En ese acto de escribir la pequeña geografía de los seres humanos, Morales tenía la virtud de ser visionario. En 1983, sin que nadie diera un peso por su nombre, entrevistó a Anthony ‘el pipa’ de Ávila, un futbolista samario que años más tarde se convertiría en el ícono del equipo América de Cali. Una crónica con color y vida. Lo mismo hizo con el perfil del músico Alfredo de la Fe, quién en primera persona cuenta los caminos de su vida. Él sabía que de estos dos caribes (Alfredo y Anthony) lo más importante era premiar su cualidad de narradores.

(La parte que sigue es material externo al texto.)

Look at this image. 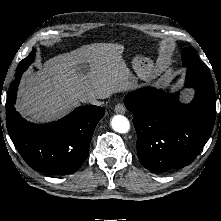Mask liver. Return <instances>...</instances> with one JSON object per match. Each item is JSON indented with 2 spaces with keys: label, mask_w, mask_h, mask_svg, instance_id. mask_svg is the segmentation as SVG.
<instances>
[{
  "label": "liver",
  "mask_w": 221,
  "mask_h": 221,
  "mask_svg": "<svg viewBox=\"0 0 221 221\" xmlns=\"http://www.w3.org/2000/svg\"><path fill=\"white\" fill-rule=\"evenodd\" d=\"M123 52L120 44L94 43L50 58L21 80L17 110L43 123L64 116L88 96L105 99L132 90L137 78Z\"/></svg>",
  "instance_id": "liver-1"
}]
</instances>
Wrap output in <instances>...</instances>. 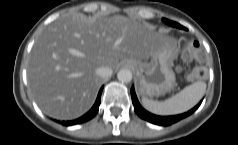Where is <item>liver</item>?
Instances as JSON below:
<instances>
[{
  "label": "liver",
  "instance_id": "6515ba94",
  "mask_svg": "<svg viewBox=\"0 0 238 145\" xmlns=\"http://www.w3.org/2000/svg\"><path fill=\"white\" fill-rule=\"evenodd\" d=\"M167 41L125 16L66 14L35 40L27 67L31 94L46 115L77 118L90 109L102 83L97 68L115 69L128 59H148Z\"/></svg>",
  "mask_w": 238,
  "mask_h": 145
}]
</instances>
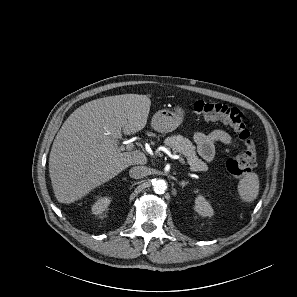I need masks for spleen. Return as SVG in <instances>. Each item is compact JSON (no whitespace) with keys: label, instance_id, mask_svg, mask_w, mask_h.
<instances>
[{"label":"spleen","instance_id":"spleen-1","mask_svg":"<svg viewBox=\"0 0 297 297\" xmlns=\"http://www.w3.org/2000/svg\"><path fill=\"white\" fill-rule=\"evenodd\" d=\"M238 194L242 201L252 202L259 193V177L254 172L246 173L239 181Z\"/></svg>","mask_w":297,"mask_h":297}]
</instances>
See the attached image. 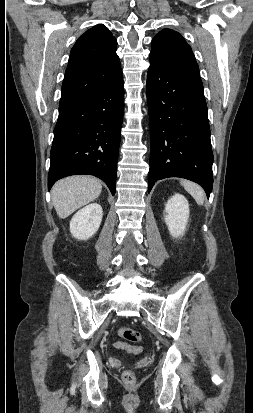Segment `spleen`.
<instances>
[{
	"label": "spleen",
	"instance_id": "3e777b00",
	"mask_svg": "<svg viewBox=\"0 0 253 413\" xmlns=\"http://www.w3.org/2000/svg\"><path fill=\"white\" fill-rule=\"evenodd\" d=\"M181 185L195 199L198 205L202 206L204 204L205 193L201 186L188 180H182Z\"/></svg>",
	"mask_w": 253,
	"mask_h": 413
}]
</instances>
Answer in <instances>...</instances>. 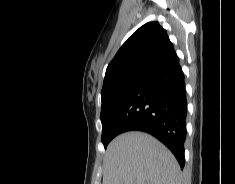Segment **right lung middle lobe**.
Returning a JSON list of instances; mask_svg holds the SVG:
<instances>
[{"label": "right lung middle lobe", "instance_id": "right-lung-middle-lobe-1", "mask_svg": "<svg viewBox=\"0 0 235 184\" xmlns=\"http://www.w3.org/2000/svg\"><path fill=\"white\" fill-rule=\"evenodd\" d=\"M143 78H131L126 80L120 86L108 90L101 95V122H102V143L106 148L108 143L116 136L111 131L112 124L117 117L122 105L131 93V91L140 85Z\"/></svg>", "mask_w": 235, "mask_h": 184}]
</instances>
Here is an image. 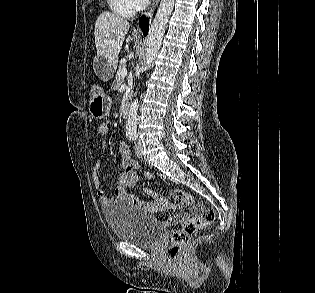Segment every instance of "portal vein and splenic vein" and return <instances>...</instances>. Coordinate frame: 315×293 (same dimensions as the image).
<instances>
[{"mask_svg":"<svg viewBox=\"0 0 315 293\" xmlns=\"http://www.w3.org/2000/svg\"><path fill=\"white\" fill-rule=\"evenodd\" d=\"M121 75L122 76H126L127 75V68H126V66L122 68Z\"/></svg>","mask_w":315,"mask_h":293,"instance_id":"18ae733b","label":"portal vein and splenic vein"}]
</instances>
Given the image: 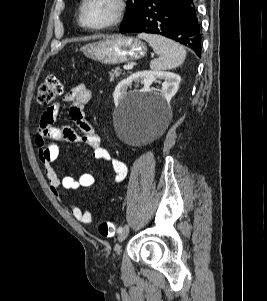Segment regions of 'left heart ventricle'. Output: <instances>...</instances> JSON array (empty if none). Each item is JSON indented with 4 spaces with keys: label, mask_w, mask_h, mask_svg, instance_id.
I'll list each match as a JSON object with an SVG mask.
<instances>
[{
    "label": "left heart ventricle",
    "mask_w": 267,
    "mask_h": 301,
    "mask_svg": "<svg viewBox=\"0 0 267 301\" xmlns=\"http://www.w3.org/2000/svg\"><path fill=\"white\" fill-rule=\"evenodd\" d=\"M113 0H89L85 7V21L89 25H99L110 20L114 14Z\"/></svg>",
    "instance_id": "left-heart-ventricle-1"
}]
</instances>
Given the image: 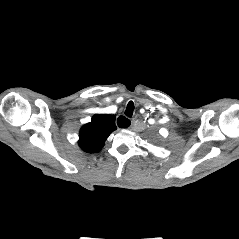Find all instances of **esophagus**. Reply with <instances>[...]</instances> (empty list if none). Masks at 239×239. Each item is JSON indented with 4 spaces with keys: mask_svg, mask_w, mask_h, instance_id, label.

Morales investigaba todo lo que podía sobre sus personajes. Lejos estaba esa omnipotente biblioteca llamada internet, de tal suerte que pasaba días enteros metido consultando fuentes documentales: el archivo del periódico El Espectador, la biblioteca Luis Ángel Arango y la hemeroteca de la biblioteca Nacional.
No fue fruto de la suerte que Morales abordará al candidato a la presidencia de Venezuela, Hugo Chávez Frías, recordándole sus épocas de beisbolista. Derritiendo el hielo de tajo, Chávez se muestra suelto y le da datos que no se los habría dado a nadie. Aquel perfil es una lección de tacto periodístico.

Tampoco fue casualidad que con dos de las personalidades más influyentes del mundo: Sor Teresa de Calcuta y Ghandi, Morales inicie sus textos con una de las impresiones que se ha olvidado en el periodismo: el olor. De la primera dice que huele a orines con algodón, y del segundo se pregunta a qué huele su cama. Esas fueron las sensaciones que le produjeron aquellos momentos y que se justificaron el día que visitó la India, un país que tiene un aroma penetrante y embriagante.
Como el talento se le atraviesa a las casualidades, casi por la misma época en la que el escritor norteamericano Norman Mailer se hacía famoso con su novela-reportaje La canción del verdugo, Morales se encontraba haciendo reportería de los últimos días de otro condenado a muerte, el colombiano Luis Carlos Arango. Mientras Mailer ganó el premio Pulitzer, Antonio Morales recibió su primer Premio Nacional de Periodismo Simón Bolívar.
El cocinado reportero cosecharía más frutos y premios a lo largo de todos estos años de periodismo. Sin embargo, solo hasta hoy revela dos condimentos que le agrega a su receta. El primero, hacer reportería de 360 grados; mirando a los ojos al poderoso y experimentando el hambre del pobre. El segundo, confesarse un dromómano, su necesidad de viajar y de “querer estar donde no estoy”.